=== Exercise details ===
Retype the data below verbatim; pictures do not belong in the copy.

Extracted records:
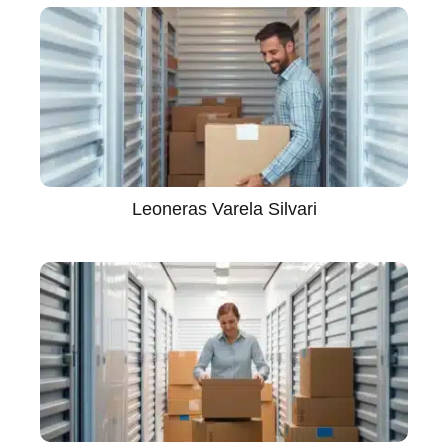
Leoneras Varela Silvari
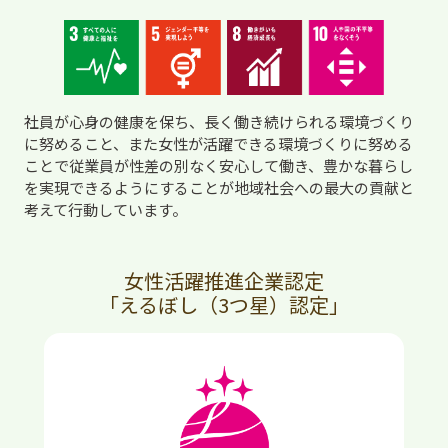
社員が心身の健康を保ち、長く働き続けられる環境づくり
に努めること、また女性が活躍できる環境づくりに努める
ことで従業員が性差の別なく安心して働き、豊かな暮らし
を実現できるようにすることが地域社会への最大の貢献と
考えて行動しています。
女性活躍推進企業認定
「えるぼし（3つ星）認定」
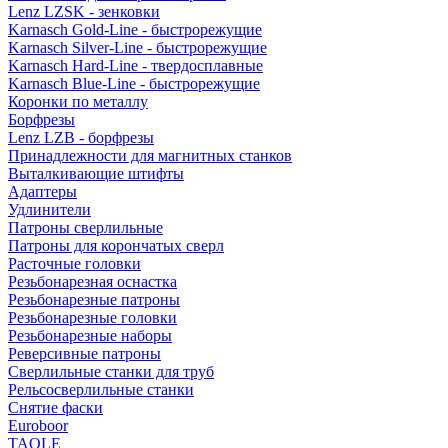
Lenz LZSK - зенковки
Karnasch Gold-Line - быстрорежущие
Karnasch Silver-Line - быстрорежущие
Karnasch Hard-Line - твердосплавные
Karnasch Blue-Line - быстрорежущие
Коронки по металлу
Борфрезы
Lenz LZB - борфрезы
Принадлежности для магнитных станков
Выталкивающие штифты
Адаптеры
Удлинители
Патроны сверлильные
Патроны для корончатых сверл
Расточные головки
Резьбонарезная оснастка
Резьбонарезные патроны
Резьбонарезные головки
Резьбонарезные наборы
Реверсивные патроны
Сверлильные станки для труб
Рельсосверлильные станки
Снятие фаски
Euroboor
TAOLE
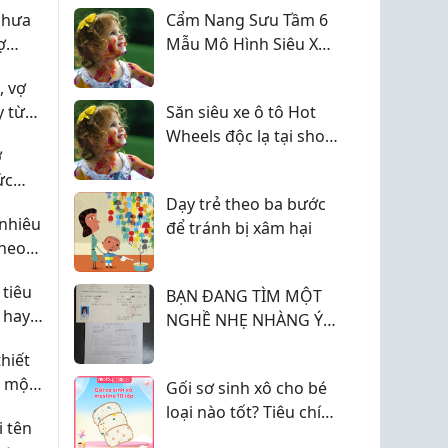
chưa
Cẩm Nang Sưu Tầm 6
ợ
Mẫu Mô Hình Siêu Xe
a
Hot Wheels Độc Đáo
, vợ
y từ
Săn siêu xe ô tô Hot
Wheels độc lạ tại shop
ợ
uy tín
ức
Dạy trẻ theo ba bước
nhiêu
để tránh bị xâm hại
theo
ai
 tiêu
BẠN ĐANG TÌM MỘT
 hay
NGHỀ NHẸ NHÀNG Ý
NGHĨA THU NHẬP ỔN
hiết
ĐỊNH
ể một
Gối sơ sinh xô cho bé
ệc tìm
loại nào tốt? Tiêu chí
 tên
lựa chọn an toàn cho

=== Answer space ===
Leoneras Varela Silvari
社員が心身の健康を保ち、長く働き続けられる環境づくり
に努めること、また女性が活躍できる環境づくりに努める
ことで従業員が性差の別なく安心して働き、豊かな暮らし
を実現できるようにすることが地域社会への最大の貢献と
考えて行動しています。
女性活躍推進企業認定
「えるぼし（3つ星）認定」
Lenz LZSK - зенковки
Karnasch Gold-Line - быстрорежущие
Karnasch Silver-Line - быстрорежущие
Karnasch Hard-Line - твердосплавные
Karnasch Blue-Line - быстрорежущие
Коронки по металлу
Борфрезы
Lenz LZB - борфрезы
Принадлежности для магнитных станков
Выталкивающие штифты
Адаптеры
Удлинители
Патроны сверлильные
Патроны для корончатых сверл
Расточные головки
Резьбонарезная оснастка
Резьбонарезные патроны
Резьбонарезные головки
Резьбонарезные наборы
Реверсивные патроны
Сверлильные станки для труб
Рельсосверлильные станки
Снятие фаски
Euroboor
TAOLE
chưa
Cẩm Nang Sưu Tầm 6
ợ
Mẫu Mô Hình Siêu Xe
a
Hot Wheels Độc Đáo
, vợ
y từ
Săn siêu xe ô tô Hot
Wheels độc lạ tại shop
ợ
uy tín
ức
Dạy trẻ theo ba bước
nhiêu
để tránh bị xâm hại
theo
ai
 tiêu
BẠN ĐANG TÌM MỘT
 hay
NGHỀ NHẸ NHÀNG Ý
NGHĨA THU NHẬP ỔN
hiết
ĐỊNH
ể một
Gối sơ sinh xô cho bé
ệc tìm
loại nào tốt? Tiêu chí
 tên
lựa chọn an toàn cho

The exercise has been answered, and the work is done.